How the war in Ukraine affects eCommerce
Russia’s attack on Ukraine on February 24, 2022, affected not only these countries themselves but the entire world — to one degree or another. First and foremost, the war in Ukraine affected logistics and, consequently the entire field of eCommerce.
As of March 8, more than 250 companies had stopped or temporarily suspended their activity in Russia. In addition, the new sanctions have also affected logistics. For example, Great Britain has banned Russian ships from entering its ports. The EU is going to join the same ban. In addition, 3 major shipping lines refused to use Russian ports, and Ukrainian ports, in turn, remain closed due to hostilities. Global shipping carries 80% of the world’s goods, and Russia’s attack on Ukraine has put those shipments at risk. Many ships right now are unable to deliver or pick up cargo, and more than 140 ships remain essentially trapped in Ukrainian ports — without food supplies and at risk of being hit by shelling. And it’s not just any cargo needed for specific companies or industries-these ships are carrying everyday necessities that will affect the lives of millions of people around the world.

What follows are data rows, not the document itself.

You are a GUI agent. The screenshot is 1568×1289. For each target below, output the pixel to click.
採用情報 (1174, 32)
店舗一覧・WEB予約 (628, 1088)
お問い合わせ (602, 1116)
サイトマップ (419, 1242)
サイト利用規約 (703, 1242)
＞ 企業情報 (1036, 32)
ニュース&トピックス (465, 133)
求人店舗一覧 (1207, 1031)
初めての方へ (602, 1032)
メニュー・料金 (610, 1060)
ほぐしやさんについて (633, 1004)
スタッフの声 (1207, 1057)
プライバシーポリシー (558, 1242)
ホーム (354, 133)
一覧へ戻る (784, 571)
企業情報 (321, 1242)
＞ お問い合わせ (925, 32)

The result of all this will be that Russia will be cut off from the rest of the world and will be able to receive goods exclusively through Asia. This will also result in higher prices worldwide, as the new reality makes delivery much more expensive and complicated. For example, a week before the war, maritime insurers put the Ukrainian and Russian parts of the Azov and Black Seas on the red list. And this is not to mention the losses incurred by companies due to the boycott of the Russian market and the temporary suspension of work in the Ukrainian one.

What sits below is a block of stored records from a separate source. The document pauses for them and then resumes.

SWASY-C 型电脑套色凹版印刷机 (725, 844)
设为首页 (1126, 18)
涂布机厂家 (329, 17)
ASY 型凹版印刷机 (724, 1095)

“Prior to the Russia-Ukraine conflict, freight costs had already risen exponentially over the past year and are getting passed on to consumers in the form of increased prices, contributing to the highest inflation in 40 years. Fuel costs are a big component of this. Given that Russia is a major exporter of crude oil, recent events stand to exacerbate the already challenging situation,” Gregg Healy, executive vice president of global real estate services firm Savills, told Modern Shipper.
But there are also some interesting trends. For example, in support of Ukraine, shoppers worldwide began to boycott Russian-made products or even those that remind them of Russia (e.g., vodka). They also started to purchase Ukrainian or simply Ukrainian-themed goods. According to Signifyd’s Ecommerce Pulse, on February 24, the day Russia invaded Ukraine, sales of Ukrainian-themed goods — T-shirts, flags, toys, and vyshyvankas — increased by 85%. The very next day, the sales jumped by 338% compared to the February 1 level. This phenomenon is explained by photos of the destruction in Ukraine and Ukrainians huddled in metro and bomb shelters. In addition, due to the impossibility of delivery, many retailers began to sell digital versions of their products, such as prints in support of Ukraine, which can be printed after purchase.
Obviously, the war in Ukraine, no matter how soon it ends (hopefully soon), will have an even more devastating effect on eCommerce and the global economy as a whole. But for now, there are positive trends, and perhaps with the support of consumers, it will be possible to soften the blow to the economy a little bit.